The opener (Terrah Danjah featuring Hyper, Bruza, D Double E, and Riko), "Cock Back (V. 1.2)," is an almost pornographic gunman anthem, right down to the clip-emptying "ka-chung" producer Terror Danjah tenderly inserts as part of the beat itself. "In East London we cock back," they tell us, and it ends with Bruza declaring himself, in a voice equal parts Cockney and Cookie Monster, "brutal and British." Kano's closer "Mic Fight" is pitch-black clonking menace, rolling through council estates at night cocooned in an Escalade. Jammer's "Destruction VIP" mashes up spybeat horns, rictus-tense strings, and a brutish 8-bit anti-groove, ugly and thrilling.
But it's not all darker-than-thou macho bluster. Ears' "Happy Days" is positively jaunty, a wistful little "can it be all so simple?" paean. Target & Riko's "Chosen One" sounds weary and embattled, with its leadfooted beats and bleary strings, but Riko's self-determination lyrics and wise-beyond-his-years voice make it a feel-good mini-masterpiece. There's even a remix of the Streets' "Fit but You Know It" to pull in the indie kids; it's roundly stolen by Donae'o and Lady Sovereign. Sov, the self-described "white midget," is tapped to be grime's breakout star, and you'd have to have your head buried in peat moss not to hear why on the ridiculous "Cha-Ching (Cheque 1, 2 Remix)." With a flow that's equal parts Betty Boop, Foxy Brown, Dame Edna, crunk-factory production, and a bag full of cheeky non sequiturs (a Sov specialty—see the more recent single, "Random"), she sounds set to conquer the world. (Even if there is that faint whiff of racism that, rightly or wrongly, follows a white person taking a predominantly black musical form to the bank for the first time.)

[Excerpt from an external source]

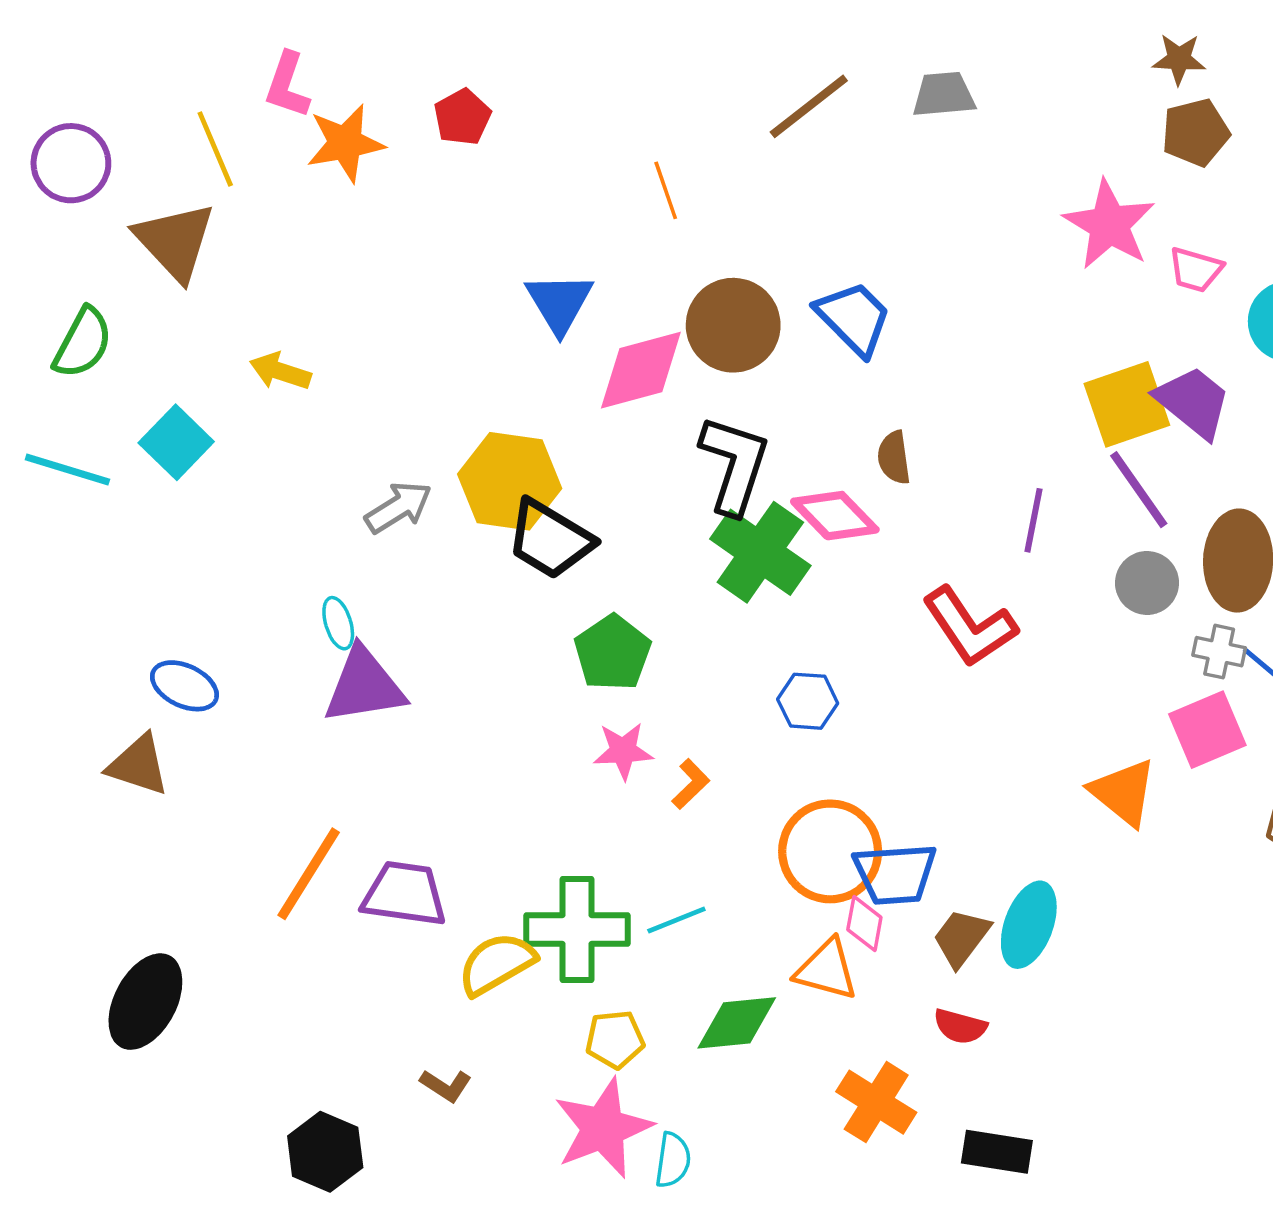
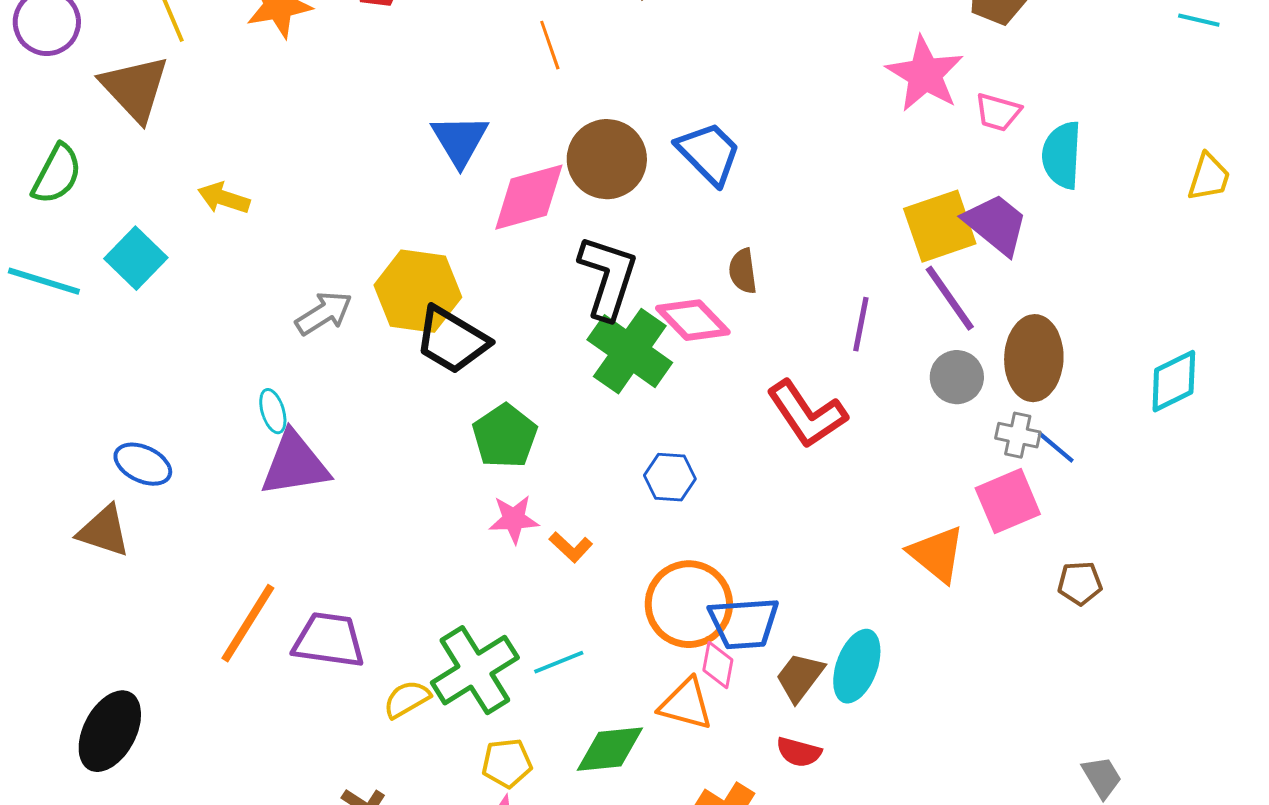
orange L-shape: (691, 784) -> (571, 547), turned 87
green cross: (577, 929) -> (475, 670), turned -32
yellow semicircle: (497, 964) -> (407, 699), size x0.7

Dizzee Rascal remains grime's biggest star for the moment, shifting 100,000 copies of his debut, 2003's Boy in Da Corner (paltry even by current American indie-rock standards, never mind hip-hop ones), and winning the "prestigious" Mercury Prize in the U.K. Judging by last year's follow-up, Showtime (XL), his brush with success has sent his latent paranoia into overtime. Showtime's hoary concept (the perils of fame, yawn) and relentlessly intelligent cockney guttersnipe vibe mark it out as something like Nas' Illmatic meets Public Image Ltd.'s Second Edition.
I'll resist writing out any of Showtime's lyrics, because if I did, we'd be here all night: Dizzee is the most quotable MC going, packing more joy in the things the human voice can do per minute than anyone else. And as a producer, he finally sounds like he could compete in America. "Everywhere" is as good or better a Neptunes rip-off as J-Kwon's "Tipsy," which is saying something. "Graftin" has great pneumatic nozzle drums, econo laser zaps, and Dresden bomber bassdrone. The closer, "Fickle," makes me think of some dream collaboration between Kanye West and hardcore rave producer Acen.
Showtime was easily the best album of 2004; barring a mind-blowing summer, Run the Road will probably be the best album of 2005. Grime may yet blow up the U.S., but I wouldn't hold my breath. It can't even seem to blow up England, where press and public alike seem content with the one-note joke of the Libertines, sold as real-deal youth culture despite all evidence to the contrary. It's everyone's loss. Grime sounds new, hungry, not nearly close to being fully explored—and like it's just getting started.